**EXERCISE REQUIREMENTS**.
With pictures excluded, retype exactly every line from the one containing "社区内，近Bathurst St和Centre St的交界处。" to the end of the records below.

##### INPUT

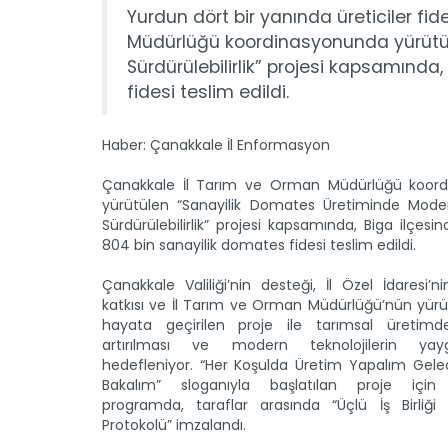
Yurdun dört bir yanında üreticiler fi
Müdürlüğü koordinasyonunda yürütü
Sürdürülebilirlik” projesi kapsamında
fidesi teslim edildi.
Haber: Çanakkale İl Enformasyon
Çanakkale İl Tarım ve Orman Müdürlüğü koor
yürütülen “Sanayilik Domates Üretiminde Mode
Sürdürülebilirlik” projesi kapsamında, Biga ilçesin
804 bin sanayilik domates fidesi teslim edildi.
Çanakkale Valiliği’nin desteği, İl Özel İdaresi’
katkısı ve İl Tarım ve Orman Müdürlüğü’nün yür
hayata geçirilen proje ile tarımsal üretimde 
artırılması ve modern teknolojilerin yaygın
hedefleniyor. “Her Koşulda Üretim Yapalım Gel
Bakalım” sloganıyla başlatılan proje için
programda, taraflar arasında “Üçlü İş Birliği 
Protokolü” imzalandı.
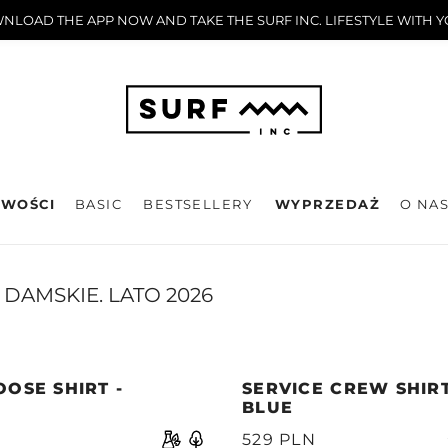
LOAD THE APP NOW AND TAKE THE SURF INC. LIFESTYLE WITH 
WOŚCI
BASIC
BESTSELLERY
WYPRZEDAŻ
O NA
DAMSKIE. LATO 2026
OSE SHIRT -
SERVICE CREW SHIRT
BLUE
529 PLN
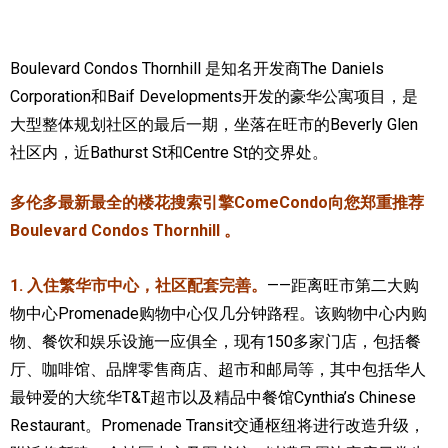
实用链接
Boulevard Condos Thornhill 是知名开发商The Daniels
加拿大房地产网站
Corporation和Baif Developments开发的豪华公寓项目，是
大型整体规划社区的最后一期，坐落在旺市的Beverly Glen
大多伦多教育网站
社区内，近Bathurst St和Centre St的交界处。
大多伦多医疗机构
多伦多最新最全的楼花搜索引擎ComeCondo向您郑重推荐
加拿大银行贷款机构
Boulevard Condos Thornhill 。
大多伦多交通网络
1. 入住繁华市中心，社区配套完善。
——距离旺市第二大购
常用查询工具
物中心Promenade购物中心仅几分钟路程。该购物中心内购
物、餐饮和娱乐设施一应俱全，现有150多家门店，包括餐
地产杂谈
厅、咖啡馆、品牌零售商店、超市和邮局等，其中包括华人
走近加拿大
最钟爱的大统华T&T超市以及精品中餐馆Cynthia’s Chinese
Restaurant。Promenade Transit交通枢纽将进行改造升级，
为什么移民加拿大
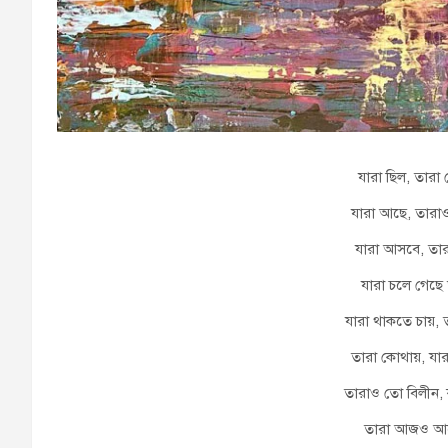
যারা ছিল, তার
যারা আছে, তারা
যারা আসবে, তারা
যারা চলে গেছে 
যারা থাকতে চায়, 
তারা কোথায়, যার
তারাও তো বিলীন, ক
তারা আজও আছে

##########

**EXERCISE OUTPUT**.
社区内，近Bathurst St和Centre St的交界处。
大多伦多医疗机构
多伦多最新最全的楼花搜索引擎ComeCondo向您郑重推荐
加拿大银行贷款机构
Boulevard Condos Thornhill 。
大多伦多交通网络
1. 入住繁华市中心，社区配套完善。
——距离旺市第二大购
常用查询工具
物中心Promenade购物中心仅几分钟路程。该购物中心内购
物、餐饮和娱乐设施一应俱全，现有150多家门店，包括餐
地产杂谈
厅、咖啡馆、品牌零售商店、超市和邮局等，其中包括华人
走近加拿大
最钟爱的大统华T&T超市以及精品中餐馆Cynthia’s Chinese
Restaurant。Promenade Transit交通枢纽将进行改造升级，
为什么移民加拿大
যারা ছিল, তার
যারা আছে, তারা
যারা আসবে, তারা
যারা চলে গেছে 
যারা থাকতে চায়, 
তারা কোথায়, যার
তারাও তো বিলীন, ক
তারা আজও আছে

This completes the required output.